On a déjà tout dit sur l'extraordinaire bon marché des domaines nationaux; il n'en fut pas autrement à Verdun qu'ailleurs. Il importe de remarquer, tout d'abord, que les acquisitions se soldent, dès le début, toujours en assignats et que, même aux premiers jours. de l'émission, les assignats ne représentent jamais, dans la réalité, leur valeur nominale. Or, dès la première vente, nous voyons 24 fauchées de pré, cédées au prix de 4,400', ce qui met la fauchée à moins de 200', alors qu'en temps ordinaire elle variait de 2 à 4,000 en argent ; 14 jours de terre montent, péniblement, au prix ridicule de 980', au taux de 70', le jour, alors que le jour de terre, même dans les contrées ingrates, ne tombe pas au-dessous de 400 en argent. Le 24 juin 1792, Nicolas Clément et François Guénaux prennent possession, nous le savons déjà, moyennant 61,300 en assignats, du grand Pré-Neuf entre Glorieux et Regret qui, à lui seul, vaut presque une fortune. Le taux des ventes s'élève sensiblement, en progression régulière, jusques et y compris la vente du 30 avril 1792; la hausse persiste, mais sans s'accentuer

pendant l'année 1793, malgré la dépréciation, rapidement croissante, des assignats. Puis, les temps deviennent plus troublés, les coeurs les plus hardis perdent de leur assurance, et les capitaux se cachent; aussi les ventes s'espacent-elles à de longs intervalles. Les différents lots sont adjugés, en général, à des sommes qui paraissent exorbitantes, mais, en réalité, les prix demeurent les mêmes qu'en 1791, si l'on n'oublie pas les fluctuations de cours du papier-monnaie. A partir du 5 ventose an III (23 février 1795), les chiffres ont grossi d'une façon démesurée. Le jour de terre, dans la liquidation des biens du Collège situés sur le territoire de Thierville, atteint let prix moyen de 2 000 à 2,500l, et la fauchée de pré, 7,250l. Ces prix se maintiennent pendant toute la durée de l'an III (1795), pour faire un nouveau bond, au début de l'an IV (fin 1795). La dernière vacation, celle du 9 vendémiaire an IV (1er octobre 1795), est particulièrement instructive à ce point de vue. Une fauchée et demie de pré est estimée 40,300', et un jour de terre, 34,000; il ne faut, d'ailleurs, nullement s'étonner de ce fait, puisqu'en ventose an IV (février-mars 1796), à Verdun, l'assignat de cent livres vaut cinquante centimes. Par conséquent, dans ces conditions, le prix d'un jour de terre ou d'une fauchée de pré, même lors des dernières transactions, ne s'est pas modifié de façon vraiment appréciable: les occasions restent aussi avantageuses qu'en 1791.

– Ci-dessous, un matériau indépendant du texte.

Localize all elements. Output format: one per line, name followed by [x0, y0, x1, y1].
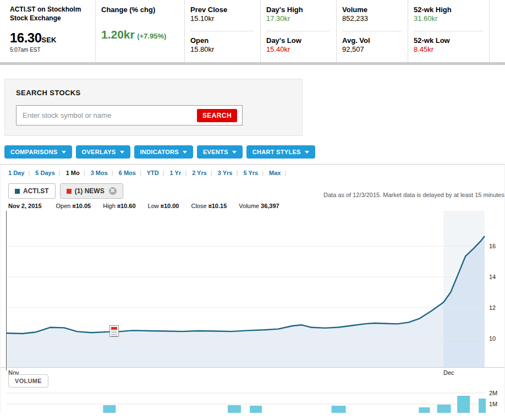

Malgré l'excessif bon marché des domaines mis en vente, de quelque nature qu'ils soient, et c'est précisément ce bon marché joint à un morcellement intelligent qui permet à quelques citoyens de la basse classe d'acquérir une maison ou un coin de terre, un inventaire daté du 18 prairial an V (6 juin 1797), accuse 129 articles, tant maisons que vignes, prés ou terres, invendus sur le territoire. du canton de Verdun et provenant tous des biens de première origine. Le Collège, en particulier, gardait encore la jouissance, non seulement de parcelles de vignes, terres ou prés, mais encore de sept maisons, tant dans la rue Chaussée qu'au faubourg du Pavé, non compris l'église et les bâtiments principaux occupés par l'École centrale.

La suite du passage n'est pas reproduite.